EU braces for no-deal Brexit but hopes for the best as summit kicks off

The prospect of a no-deal Brexit is looking increasingly more likely as the two sides gear up for a crunch two-day summit which begins today in Brussels.
Photo credit: PA Photos

By Martin Banks

Martin Banks is a senior reporter at the Parliament Magazine

17 Oct 2018

With the clock ticking down on the Brexit timetable, European Council President Donald Tusk admitted that while the EU side was “preparing for a no-deal scenario,” he urged leaders not to give up on an agreement being reached between the two sides.

The European Parliament’s Brexit steering group has insisted it will not back any Brexit deal unless the UK agrees to a “workable, legally operational and all-weather backstop.”

The steering group and Tusk’s comments came against the backdrop of the latest impasse in the long-running Brexit negotiations and UK Prime Minister Theresa May is expected to plead with EU leaders to drop their Irish backstop proposal at a make-or-break summit dinner in Brussels tonight.


May used an emergency Commons statement on Monday to say the EU’s plan “threatens the integrity of our United Kingdom” because it could lead to the creation of a customs border in the Irish Sea.

She said that the negotiating team of chief EU negotiator Michel Barnier had told her there was not time to evaluate a UK-wide counter-proposal “in the next few weeks”.


Ahead of the summit, which is scheduled to last two days, parliament’s Brexit steering group, chaired by Alde leader Guy Verhofstadt, broke its recent silence on the Brexit talks by issuing a “get tough” statement.

Signed by Verhofstadt and five other group members, it read, “It is our very strong view that the Withdrawal Agreement must include a workable, legally operational and all-weather backstop for the Ireland/Northern Ireland border fully in line with the Joint Report of last December and Prime Minister May’s letter to President Tusk of 19 March 2018.”
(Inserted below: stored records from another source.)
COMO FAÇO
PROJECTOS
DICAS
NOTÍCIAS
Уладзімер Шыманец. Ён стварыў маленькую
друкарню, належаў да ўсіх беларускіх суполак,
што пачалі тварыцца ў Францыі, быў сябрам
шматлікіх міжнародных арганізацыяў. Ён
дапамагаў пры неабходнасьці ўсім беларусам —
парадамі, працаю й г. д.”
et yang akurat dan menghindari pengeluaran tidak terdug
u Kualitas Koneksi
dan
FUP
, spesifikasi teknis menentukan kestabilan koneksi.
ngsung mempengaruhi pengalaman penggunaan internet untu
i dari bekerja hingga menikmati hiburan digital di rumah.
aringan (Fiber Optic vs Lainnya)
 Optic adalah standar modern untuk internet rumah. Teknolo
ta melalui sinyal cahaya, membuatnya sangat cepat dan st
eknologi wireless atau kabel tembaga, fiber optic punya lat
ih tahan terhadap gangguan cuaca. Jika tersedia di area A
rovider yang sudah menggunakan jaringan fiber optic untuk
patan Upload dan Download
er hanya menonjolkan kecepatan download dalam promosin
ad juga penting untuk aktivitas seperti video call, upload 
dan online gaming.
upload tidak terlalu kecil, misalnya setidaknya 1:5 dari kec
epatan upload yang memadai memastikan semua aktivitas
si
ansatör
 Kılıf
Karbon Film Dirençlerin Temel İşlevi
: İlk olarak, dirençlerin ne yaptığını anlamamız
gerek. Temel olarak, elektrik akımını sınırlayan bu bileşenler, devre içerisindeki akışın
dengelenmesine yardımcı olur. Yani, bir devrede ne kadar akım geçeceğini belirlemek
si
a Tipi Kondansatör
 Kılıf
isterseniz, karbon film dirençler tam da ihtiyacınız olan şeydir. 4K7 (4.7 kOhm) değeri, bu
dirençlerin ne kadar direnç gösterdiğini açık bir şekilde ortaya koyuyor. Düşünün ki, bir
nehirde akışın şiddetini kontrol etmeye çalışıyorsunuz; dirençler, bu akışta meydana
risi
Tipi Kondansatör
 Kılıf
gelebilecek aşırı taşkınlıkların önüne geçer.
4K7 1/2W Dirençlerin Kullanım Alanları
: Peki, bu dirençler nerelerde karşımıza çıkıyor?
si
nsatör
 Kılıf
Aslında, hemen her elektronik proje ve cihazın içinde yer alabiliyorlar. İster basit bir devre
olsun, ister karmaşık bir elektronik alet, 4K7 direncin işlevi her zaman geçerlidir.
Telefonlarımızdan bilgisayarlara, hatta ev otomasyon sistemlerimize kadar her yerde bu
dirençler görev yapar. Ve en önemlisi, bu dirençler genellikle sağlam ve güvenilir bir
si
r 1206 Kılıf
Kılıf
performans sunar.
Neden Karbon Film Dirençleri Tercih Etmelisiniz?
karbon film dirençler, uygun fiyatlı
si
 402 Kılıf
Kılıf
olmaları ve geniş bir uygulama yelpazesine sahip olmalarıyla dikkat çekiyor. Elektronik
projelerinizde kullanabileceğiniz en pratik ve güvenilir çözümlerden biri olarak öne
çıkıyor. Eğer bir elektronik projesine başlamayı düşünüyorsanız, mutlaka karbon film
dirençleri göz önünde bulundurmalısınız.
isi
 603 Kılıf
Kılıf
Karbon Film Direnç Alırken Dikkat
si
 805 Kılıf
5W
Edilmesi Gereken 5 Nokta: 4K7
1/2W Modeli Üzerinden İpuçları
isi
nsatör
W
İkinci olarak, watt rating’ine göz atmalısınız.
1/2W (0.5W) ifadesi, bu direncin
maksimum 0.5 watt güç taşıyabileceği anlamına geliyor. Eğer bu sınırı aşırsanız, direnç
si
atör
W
The statement continued, “Without such a backstop, the European Parliament would not be in a position to give its consent to the Withdrawal Agreement.”
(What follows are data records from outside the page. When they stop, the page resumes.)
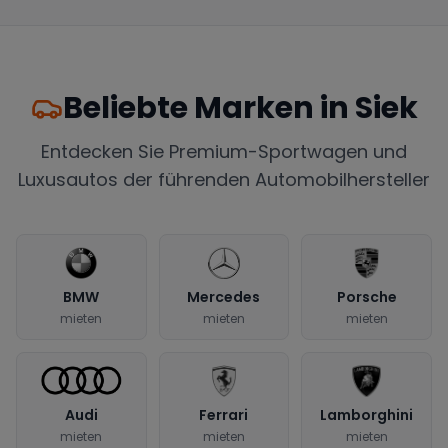
Beliebte Marken in
Siek
Entdecken Sie Premium-Sportwagen und
Luxusautos der führenden Automobilhersteller
BMW
Mercedes
Porsche
mieten
mieten
mieten
Audi
Ferrari
Lamborghini
mieten
mieten
mieten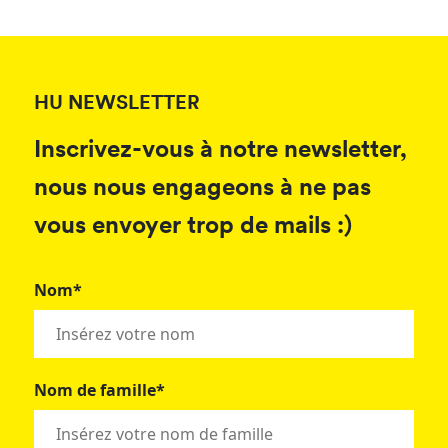
HU NEWSLETTER
Inscrivez-vous à notre newsletter,
nous nous engageons à ne pas
vous envoyer trop de mails :)
Nom*
Nom de famille*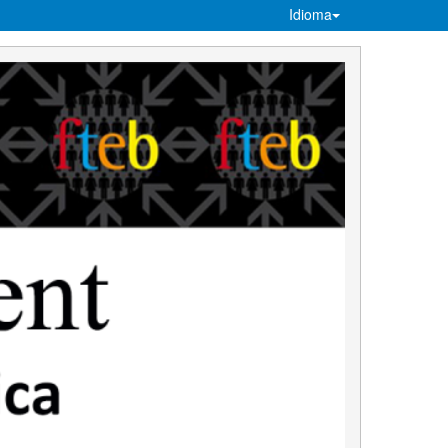
Idioma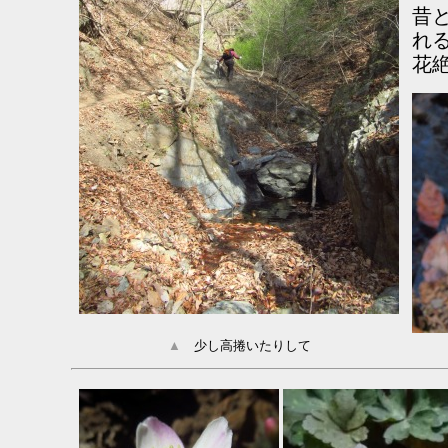
昔
れ
花
▲
少し高捲いたりして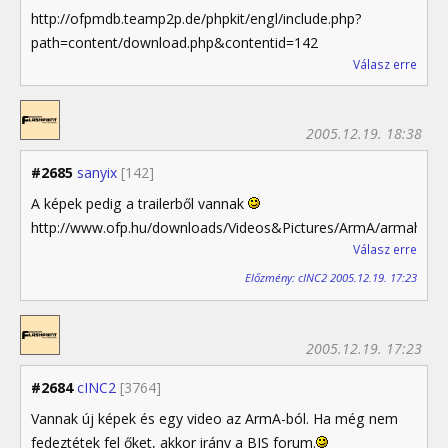
http://ofpmdb.teamp2p.de/phpkit/engl/include.php?
path=content/download.php&contentid=142
Válasz erre
2005.12.19. 18:38
#2685
sanyix
[142]
A képek pedig a trailerből vannak
http://www.ofp.hu/downloads/Videos&Pictures/ArmA/armahi_DIV
Válasz erre
Előzmény: cINC2 2005.12.19. 17:23
2005.12.19. 17:23
#2684
cINC2
[3764]
Vannak új képek és egy video az ArmA-ból. Ha még nem
fedeztétek fel őket, akkor irány a BIS forum.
"Responsible as we are, we must prepare the EU for a no-deal scenario, which is more likely than ever before.” European Council President Donald Tusk

It reiterated the group’s “full support” for Michel Barnier and his “negotiating strategy.”
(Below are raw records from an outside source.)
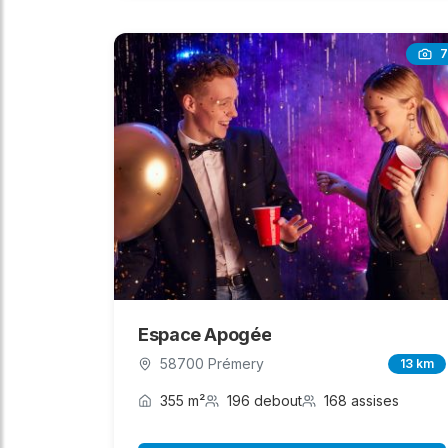
7
Espace Apogée
58700 Prémery
13 km
355 m²
196 debout
168 assises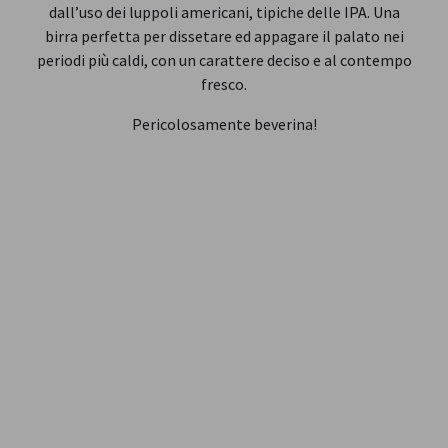
dall’uso dei luppoli americani, tipiche delle IPA. Una
birra perfetta per dissetare ed appagare il palato nei
periodi più caldi, con un carattere deciso e al contempo
fresco.
Pericolosamente beverina!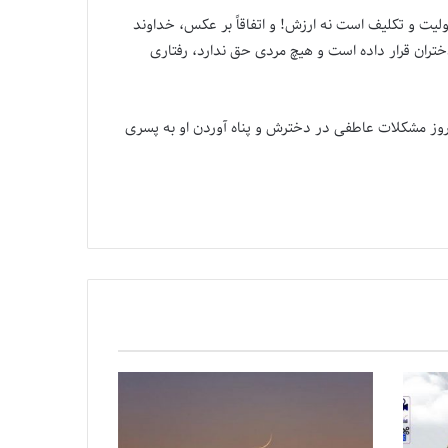
ؤولیت و تکلیف است نه ارزش! و اتفاقاً بر عکس، خداوند
ختران قرار داده است و هیچ مردی حق ندارد، رفتاری
وز مشکلات عاطفی در دخترش و پناه آوردن او به پسری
The group is composed of German MEP Elmar Brok, Italian member Roberto Gualtieri, Belgium’s Philippe Lamberts, German deputy Gaby Zimmer and Danuta Hubner, from Poland.


Tusk said in his statement that he had invited May to address the 27 member states this week, “giving the UK Government's assessment of the negotiations.”

He said the hope from the recent summit of EU leaders in Salzburg was that there would be “maximum progress and results that would lead to a deal in October.”

However, Tusk continued, “As things stand today, it has proven to be more complicated than some may have expected.”

Despite growing pessimism about the prospects of a deal, as planned, this week, Tusk adds, “We should nevertheless remain hopeful and determined, as there is good will to continue these talks on both sides.”

“But at the same time, responsible as we are, we must prepare the EU for a no-deal scenario, which is more likely than ever before.”

He said, “Like the UK, the Commission has started such preparations, and will give us an update during the meeting.

“But let me be absolutely clear. The fact that we are preparing for a no-deal scenario must not, under any circumstances, lead us away from making every effort to reach the best agreement possible, for all sides.

“This is what our state of mind should be at this stage. As someone rightly said: 'It always seems impossible until it's done.' Let us not give up.”

Further comment came from German chancellor Angela Merkel who said, “We were actually pretty hopeful that we would manage to seal an exit agreement… At the moment, it looks a bit more difficult again”.